Identification of environmental factors controlling phosphorus fractions and mobility in restored wetlands by multivariate statistics

  • Hu Cui
  • Yang Ou
  • Lixia WangEmail author
  • Haitao Wu
  • Baixing Yan
  • Lu Han
  • Yingxin Li
Research Article


Phosphorus is a dominant environmental factor in fostering eutrophication, and its biogeochemical behavior has attracted much attention. This study investigated the distribution of phosphorus fractions and the adsorption-desorption characteristic in the soils of wetlands converted from paddy fields with a restoration duration of 1, 2, 3, 5, 13, or 19 years. The results demonstrated the content of total phosphorus (TP) first increased, which was then reversed until the process stabilized after 5 restoration years. Labile inorganic phosphorus (L-Pi), labile organic phosphorus (L-Po), iron-aluminum–bound phosphorus (Fe.Al-P), and humic phosphorus (Hu-P) peaked at 1–3 restoration years, respectively, while moderately labile organic phosphorus (Ml-Po), calcium-magnesium–bound phosphorus (Ca.Mg-P), and residual phosphorus (Re-P) decreased within 0–5 restoration years.
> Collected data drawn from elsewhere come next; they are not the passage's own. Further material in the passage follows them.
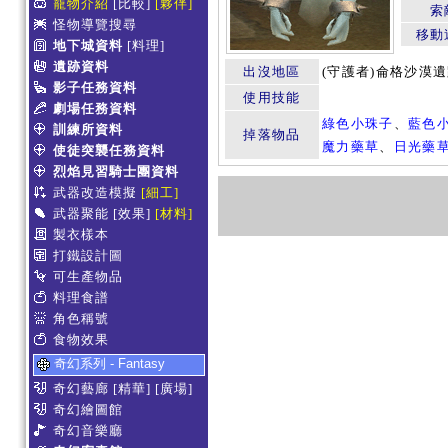
寵物介紹
[比較]
[夥伴]
索
怪物導覽搜尋
移動
地下城資料
[料理]
遺跡資料
出沒地區
(守護者)侖格沙漠
影子任務資料
使用技能
劇場任務資料
綠色小珠子
、
藍色
訓練所資料
掉落物品
魔力藥草
、
日光藥
使徒突襲任務資料
烈焰見習騎士團資料
武器改造模擬
[細工]
武器聚能
[效果]
[材料]
製衣樣本
打鐵設計圖
可生產物品
料理食譜
角色稱號
食物效果
奇幻系列 - Fantasy
奇幻藝廊
[精華]
[廣場]
奇幻繪圖館
奇幻音樂廳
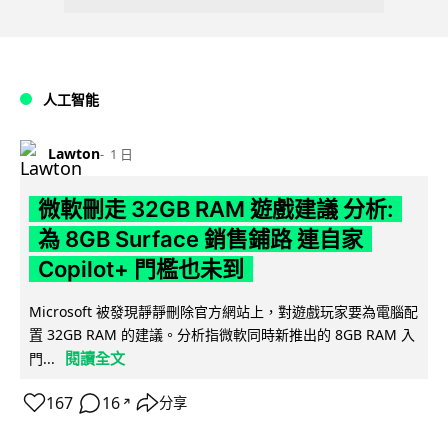
人工智能
Lawton
1 日
微軟刪走 32GB RAM 遊戲建議 分析:
為 8GB Surface 銷售鋪路 連自家
Copilot+ 門檻也未到
Microsoft 被發現靜靜刪除官方網站上，對遊戲玩家要為電腦配
置 32GB RAM 的建議。分析指微軟同時新推出的 8GB RAM 入
閱讀全文
門...
167
16
分享
↗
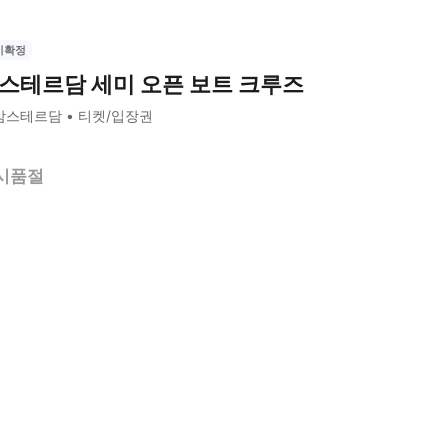
시확정
스테르담 세미 오픈 보트 크루즈
암스테르담
티켓/입장권
시품절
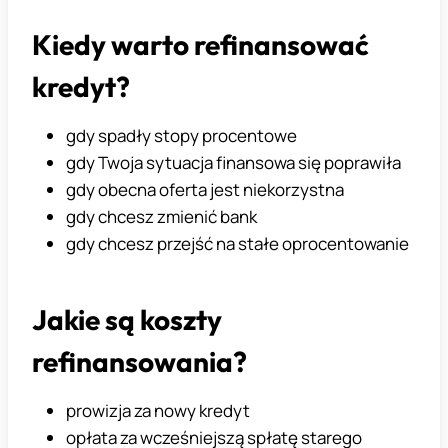
Kiedy warto refinansować
kredyt?
gdy spadły stopy procentowe
gdy Twoja sytuacja finansowa się poprawiła
gdy obecna oferta jest niekorzystna
gdy chcesz zmienić bank
gdy chcesz przejść na stałe oprocentowanie
Jakie są koszty
refinansowania?
prowizja za nowy kredyt
opłata za wcześniejszą spłatę starego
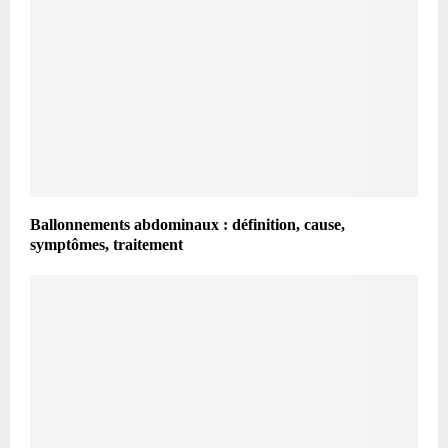
Ballonnements abdominaux : définition, cause,
symptômes, traitement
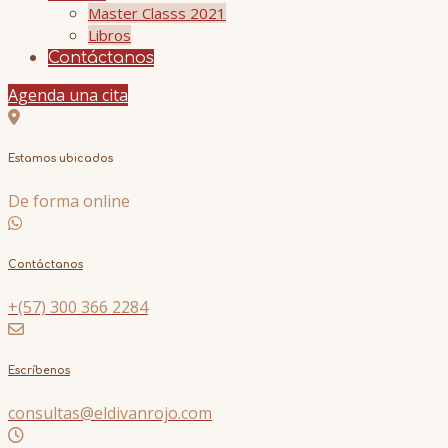
Master Classs 2021
Libros
Contáctanos
Agenda una cita
Estamos ubicados
De forma online
Contáctanos
+(57) 300 366 2284
Escríbenos
consultas@eldivanrojo.com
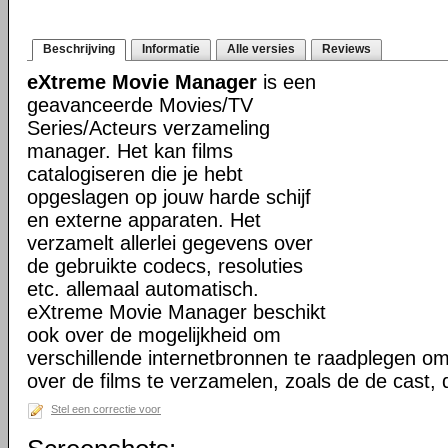
Beschrijving
Informatie
Alle versies
Reviews
eXtreme Movie Manager
is een
geavanceerde Movies/TV
Series/Acteurs verzameling
manager. Het kan films
catalogiseren die je hebt
opgeslagen op jouw harde schijf
en externe apparaten. Het
verzamelt allerlei gegevens over
de gebruikte codecs, resoluties
etc. allemaal automatisch.
eXtreme Movie Manager beschikt
ook over de mogelijkheid om
verschillende internetbronnen te raadplegen o
over de films te verzamelen, zoals de de cast,
Stel een correctie voor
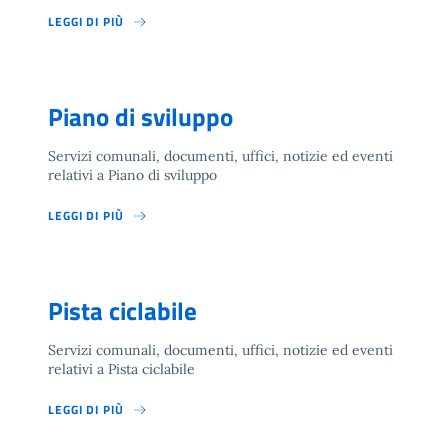
LEGGI DI PIÙ
Piano di sviluppo
Servizi comunali, documenti, uffici, notizie ed eventi
relativi a Piano di sviluppo
LEGGI DI PIÙ
Pista ciclabile
Servizi comunali, documenti, uffici, notizie ed eventi
relativi a Pista ciclabile
LEGGI DI PIÙ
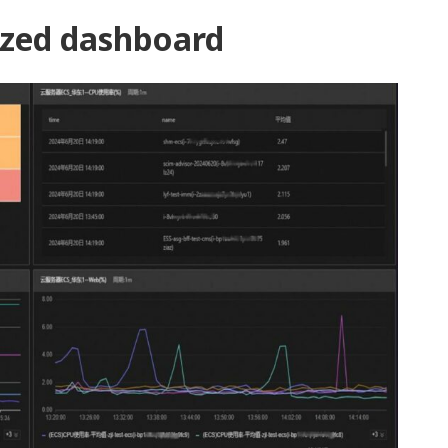
d dashboard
During the 5th to 19th restoration years, the contents of all phosphorus fractions stabilized within a minor fluctuating range. Redundancy analysis (RDA) results indicated that total nitrogen (TN) and soil organic matter (SOM) are the important environmental factors controlling redistribution of phosphorus fractions. The capability of restored wetlands to retain phosphorus increased first and then decreased with the extension of the restoration duration. Path analysis (PA) results demonstrated that pH, TN, and Fe are the primary factors for the capacity of soil to retain phosphorus, followed by SOM, Mn, and electrical conductivity(EC). Fe.Al-P and Hu-P had a higher release risk with approximate amounts of 197.25–337.25 and 113.28–185.72 mg/kg during the first stage of restoration, which needs to be focused.


Restored wetland Phosphorus fractions Multivariate statistics Sanjiang Plain 


Funding information

This work was supported by the National Natural Science Foundation of China (41771505 and 41571480) and Chinese Scholarship Council.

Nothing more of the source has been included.